PEDULLA RAPTURE J2000
As with its four-string predecessor, the Rapture J2, the five-string J2000 is intended
for those who like the growl and punch of a Fender Jazz bass. But to be honest, the J2000 is to a J-Bass what a Ford Shelby Cobra is to a stock Mustang. In other words, this is one serious hotrod.
Like the J2, the J2000 features a bolt-on, 22-fret bird's-eye maple neck and custom-designed Bartolini J-style pickups. The J2000 also retains its little brother's 19mm spacing at the bridge
, with the result that your fingers never feel crowded on the fretboard. At the same time, the 34-inch scale is extremely playable, and the handlathed neck is thin enough to ensure
that even those without Stanley Clarke-length digits may easily reach the low B string well past the octave marker.
But it's the guts of this bass that really make the difference.

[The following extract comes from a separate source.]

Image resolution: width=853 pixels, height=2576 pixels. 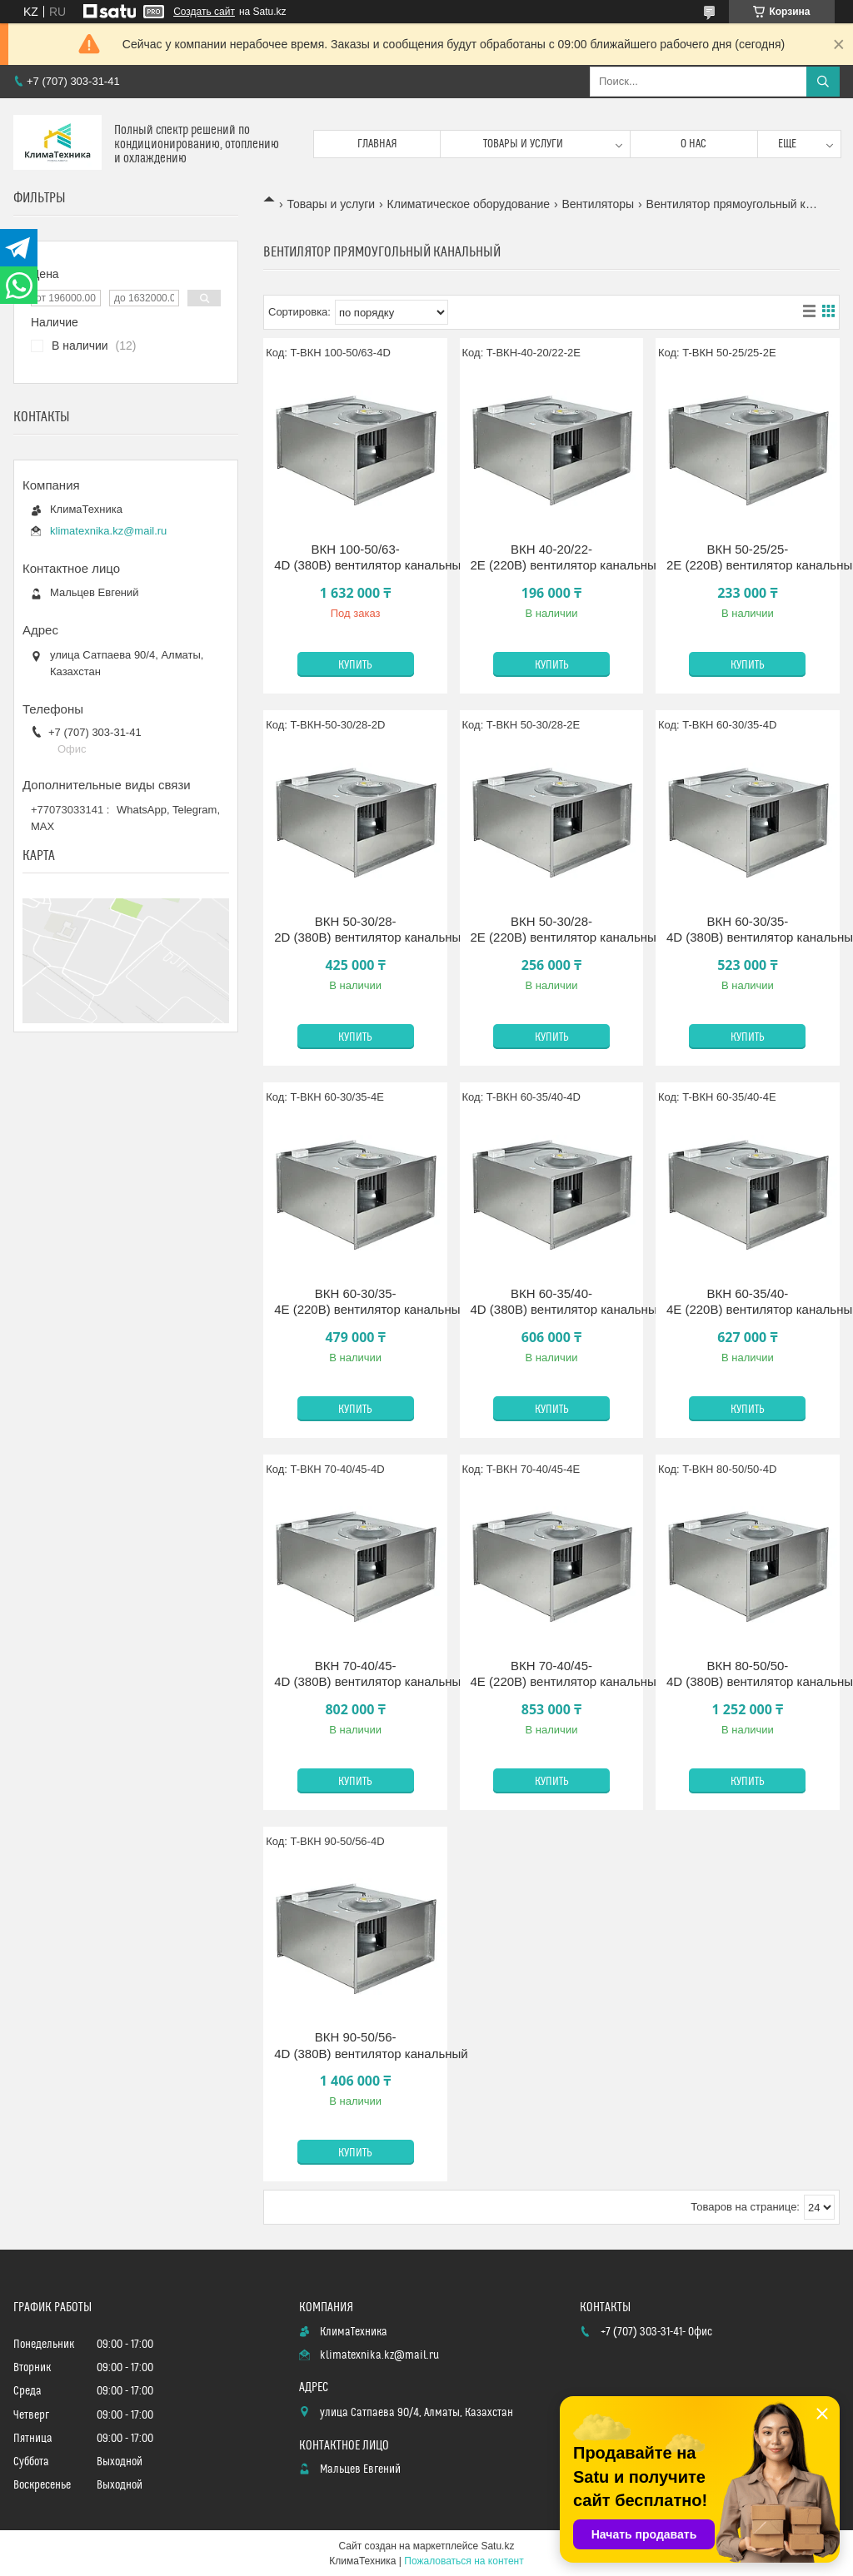 I want to click on Satu.kz, so click(x=497, y=2546).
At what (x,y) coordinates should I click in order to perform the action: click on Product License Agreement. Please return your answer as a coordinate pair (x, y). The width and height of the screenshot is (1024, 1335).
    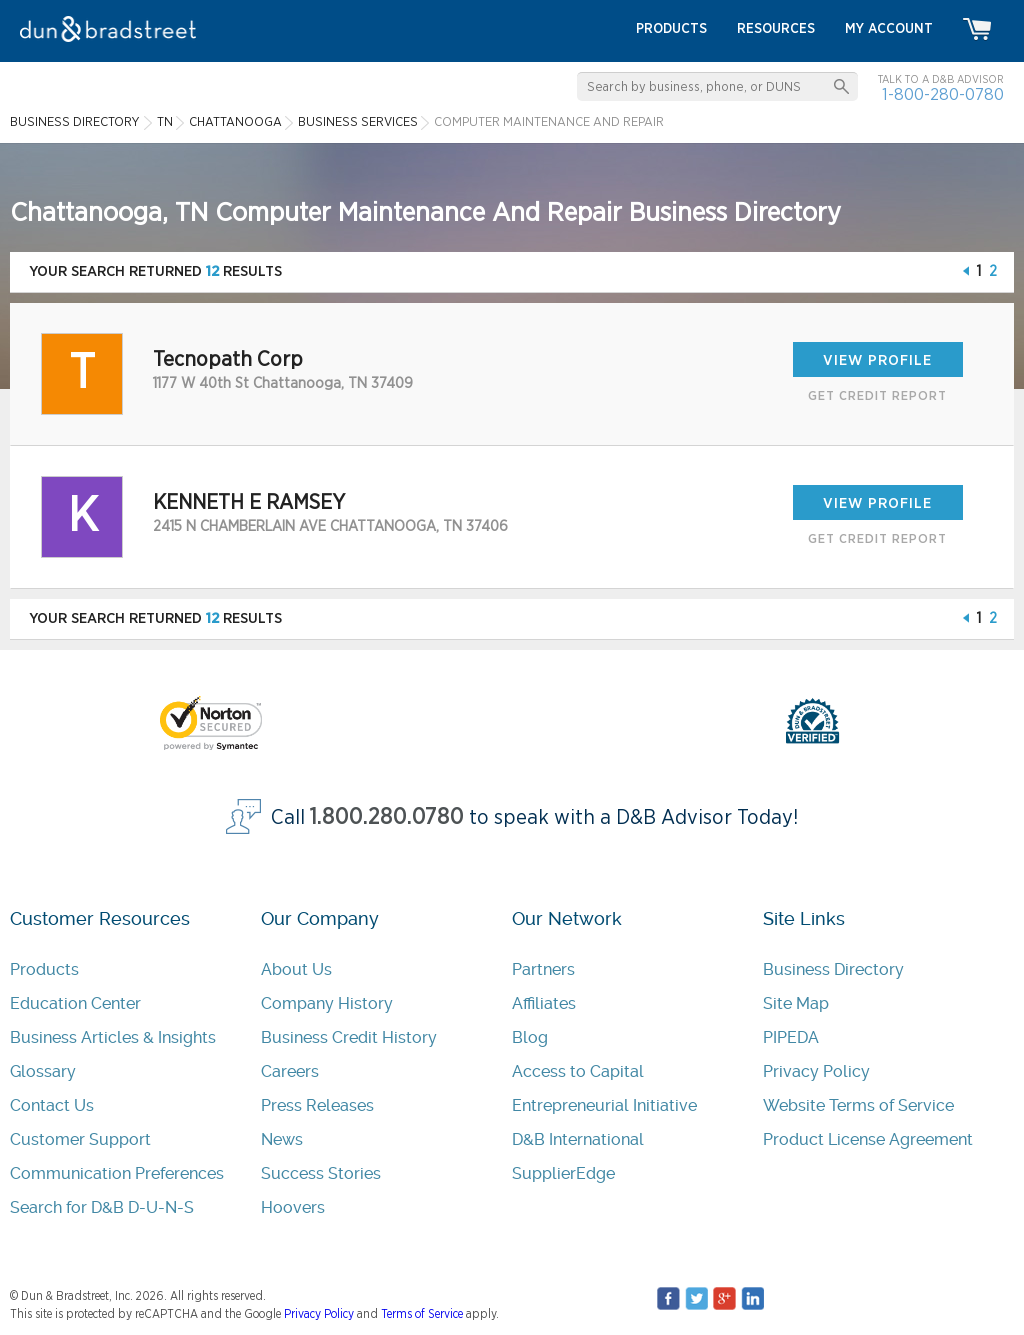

Pedulla tweaked the active circuitry to make the most of that low B. Between Pedulla's house-brand strings and a four-knob system that includes notched pan, bass and treble controls
(±15dBs on the bass and treble), the J2000 delivers low notes as crisp as a grand piano. Perhaps my only objection is that its bottom is so deep that when playing on a small stage, the audience may hear more of it than you will!
THE BOTTOM LINE
High-end basses aren't cheap, but in this case they deliver what they cost; it's up to you to decide if
your playing style and salary support the outlay. If you're looking for the ultimate in J-Bass tone and playability but have graduated to five-strings, then the Pedulla Rapture J2000 just may be the ax for you.